__Work instruction__
Give the entries below again, word for word, and leave out the images.

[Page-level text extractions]
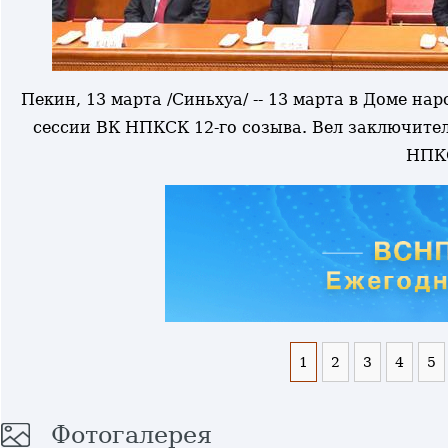
Пекин, 13 марта /Синьхуа/ -- 13 марта в Доме н
сессии ВК НПКСК 12-го созыва. Вел заключител
НПК
1
2
3
4
5
Фотогалерея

__Task solution__
Пекин, 13 марта /Синьхуа/ -- 13 марта в Доме н
сессии ВК НПКСК 12-го созыва. Вел заключител
НПК
1
2
3
4
5
Фотогалерея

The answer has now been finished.